Kanal News Liputan6.com melaporkan, menurut Pengamat Ekonomi Universitas Muhammadiyah Bengkulu, Surya Vandiantara, Presiden Prabowo Subianto perlu turun tangan menunda kenaikan PPN 12 persen. Kenaikan tarif PPN mulai 1 Januari 2025 memang telah diatur dalam Undang-Undang Nomor 7 Tahun 2021 tentang Harmonisasi Peraturan Perpajakan (HPP).

Namun, ketentuan itu bisa dengan mudah diubah jika ada kemauan politik dari Presiden Prabowo lewat Anggaran Pendapatan dan Belanja Negara Perubahan (APBN-P) 2025. "Tersedia ruang untuk pemerintah mengajukan RAPBN Penyesuaian apabila ada perubahan kebijakan-kebijakan fiskal," kata Surya, Kamis, 26 Desember 2024.

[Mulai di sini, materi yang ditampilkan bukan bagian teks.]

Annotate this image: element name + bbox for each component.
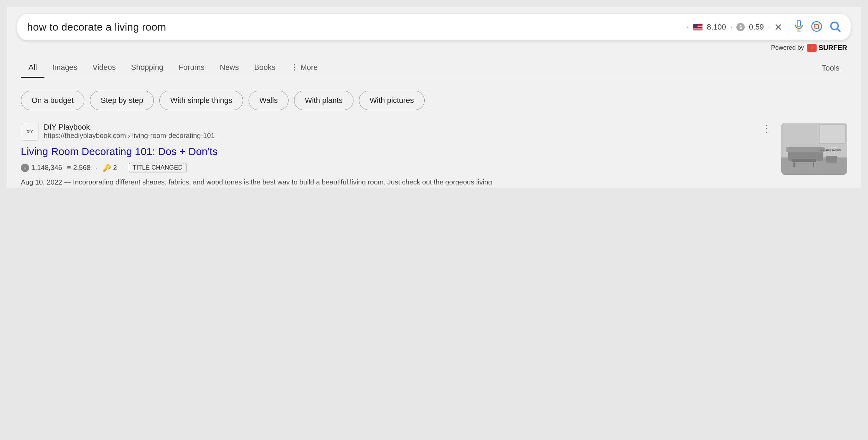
- site-info: DIY Playbook https://thediyplaybook.com …: [44, 123, 759, 140]
- chip-on-a-budget[interactable]: On a budget: [21, 91, 84, 110]
- thumbnail-image: Living Room: [781, 123, 847, 175]
- search-bar: how to decorate a living room · 8,100 · …: [17, 14, 851, 40]
- search-volume: 8,100: [707, 23, 726, 32]
- words-icon: ≡: [67, 164, 71, 172]
- result-main-content: DIY DIY Playbook https://thediyplaybook.…: [21, 123, 774, 188]
- chip-with-pictures[interactable]: With pictures: [359, 91, 425, 110]
- search-nav-tabs: All Images Videos Shopping Forums News B…: [17, 58, 851, 78]
- result-title-link[interactable]: Living Room Decorating 101: Dos + Don'ts: [21, 146, 218, 157]
- stat-links: 🔑 2: [102, 164, 117, 172]
- traffic-icon: ≡: [21, 164, 29, 172]
- svg-rect-0: [797, 20, 801, 27]
- filter-chips-row: On a budget Step by step With simple thi…: [17, 85, 851, 116]
- svg-rect-14: [793, 162, 795, 167]
- svg-line-6: [837, 28, 840, 31]
- tab-more[interactable]: ⋮ More: [283, 58, 325, 78]
- chip-with-simple-things[interactable]: With simple things: [159, 91, 243, 110]
- powered-by-text: Powered by: [771, 44, 804, 51]
- tab-forums[interactable]: Forums: [171, 58, 212, 78]
- links-icon: 🔑: [102, 164, 111, 172]
- stat-words: ≡ 2,568: [67, 164, 91, 172]
- tab-images[interactable]: Images: [44, 58, 85, 78]
- us-flag-icon: [693, 24, 703, 31]
- svg-rect-10: [819, 124, 845, 144]
- result-snippet: Aug 10, 2022 — Incorporating different s…: [21, 177, 774, 188]
- svg-rect-13: [792, 159, 816, 162]
- more-dots-icon: ⋮: [291, 63, 298, 72]
- search-result-1: DIY DIY Playbook https://thediyplaybook.…: [17, 123, 851, 188]
- svg-rect-16: [826, 156, 837, 163]
- svg-rect-15: [813, 162, 814, 167]
- chip-step-by-step[interactable]: Step by step: [90, 91, 154, 110]
- search-cpc: 0.59: [749, 23, 764, 32]
- surfer-brand-icon: ≡: [807, 44, 817, 52]
- site-name: DIY Playbook: [44, 123, 759, 132]
- tab-all[interactable]: All: [21, 58, 44, 78]
- title-changed-badge: TITLE CHANGED: [129, 163, 186, 172]
- result-row: DIY DIY Playbook https://thediyplaybook.…: [21, 123, 847, 188]
- result-thumbnail: Living Room: [781, 123, 847, 175]
- svg-point-3: [812, 22, 821, 31]
- tab-videos[interactable]: Videos: [85, 58, 124, 78]
- svg-rect-12: [786, 147, 825, 152]
- search-action-icons: [794, 20, 841, 34]
- svg-text:Living Room: Living Room: [821, 148, 841, 152]
- site-url: https://thediyplaybook.com › living-room…: [44, 132, 759, 140]
- dot-1: ·: [687, 23, 689, 32]
- site-favicon: DIY: [21, 123, 39, 141]
- surfer-powered-bar: Powered by ≡ SURFER: [17, 44, 851, 52]
- stat-dot: ·: [95, 163, 98, 172]
- tab-shopping[interactable]: Shopping: [123, 58, 171, 78]
- search-divider: [788, 20, 788, 34]
- search-metadata: · 8,100 · $ 0.59 · ✕: [687, 22, 782, 33]
- tab-books[interactable]: Books: [247, 58, 283, 78]
- result-stats-row: ≡ 1,148,346 ≡ 2,568 · 🔑 2 · TITLE CHANGE…: [21, 163, 774, 172]
- stat-dot-2: ·: [122, 163, 124, 172]
- google-lens-icon[interactable]: [811, 21, 822, 33]
- chip-with-plants[interactable]: With plants: [294, 91, 353, 110]
- clear-search-icon[interactable]: ✕: [774, 22, 782, 33]
- search-query-text: how to decorate a living room: [27, 21, 166, 33]
- dot-3: ·: [768, 23, 770, 32]
- stat-traffic: ≡ 1,148,346: [21, 164, 62, 172]
- dot-2: ·: [730, 23, 732, 32]
- search-submit-icon[interactable]: [829, 21, 841, 34]
- result-menu-button[interactable]: ⋮: [759, 123, 774, 134]
- tab-news[interactable]: News: [212, 58, 247, 78]
- dollar-icon: $: [736, 23, 745, 31]
- search-input-area: how to decorate a living room: [27, 21, 680, 33]
- microphone-icon[interactable]: [794, 20, 804, 34]
- chip-walls[interactable]: Walls: [249, 91, 289, 110]
- surfer-logo: ≡ SURFER: [807, 44, 847, 52]
- tools-button[interactable]: Tools: [814, 59, 847, 78]
- result-site-header: DIY DIY Playbook https://thediyplaybook.…: [21, 123, 774, 141]
- surfer-brand-name: SURFER: [819, 44, 847, 52]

UU HPP yang disahkan di era Presiden Joko Widodo pun telah memberi ruang bagi perubahan tarif PPN. Dalam pasal 7 ayat (3) UU HPP, diatur bahwa tarif PPN dapat diubah paling rendah lima persen dan paling tinggi 15 persen.

Selanjutnya, dalam pasal 7 ayat (4) UU HPP dijelaskan bahwa perubahan tarif PPN diatur dengan peraturan pemerintah, setelah disampaikan pemerintah pada DPR untuk dibahas dan disepakati dalam penyusunan RAPBN. "Pemerintahan Presiden Prabowo dapat menyesuaikan tarif PPN 12 persen melalui mekanisme APBN Perubahan," kata Surya. 

4 dari 4 halaman

Kemauan Politik dari Prabowo

Surya menambahkan, dalam UU APBN 2025 juga tersedia ruang bagi pemerintah mengajukan RAPBN perubahan, apabila terdapat perubahan-perubahan kebijakan fiskal. Hal itu secara tegas diatur dalam Pasal 42 UU APBN 2025. Ia pun meyakini, Presiden Prabowo akan mendapat dukungan penuh dari DPR jika mengajukan perubahan ini. 

Sebab, hampir seluruh fraksi di DPR kini adalah bagian dari koalisi pemerintahan Prabowo-Gibran. Setelah RAPBN disetujui menjadi UU APBN, pemerintah tinggal menerbitkan PP tentang tarif PPN. "Artinya, hanya butuh kemauan politik dari Presiden Prabowo untuk membatalkan kenaikan PPN," tegas dia.

Senada, Direktur Eksekutif Institute for Development of Economics and Finance (Indef), Esther Sri Astuti, mengusulkan Presiden Prabowo mempertimbangkan penerbitan Peraturan Pemerintah Pengganti Undang-Undang (Perppu) untuk menunda kenaikan PPN. Menurutnya, langkah ini tidak hanya legal, tapi juga realistis, mengingat kondisi ekonomi saat ini yang masih lesu.

"Ini soal kemauan politik. Penerbitan Perppu memungkinkan pemerintah menunda kebijakan tersebut karena daya beli masyarakat belum pulih. Jika dipaksakan, kenaikan PPN justru bisa memperlambat pemulihan ekonomi," ujar Esther pada wartawan, Kamis, 26 Desember 2024.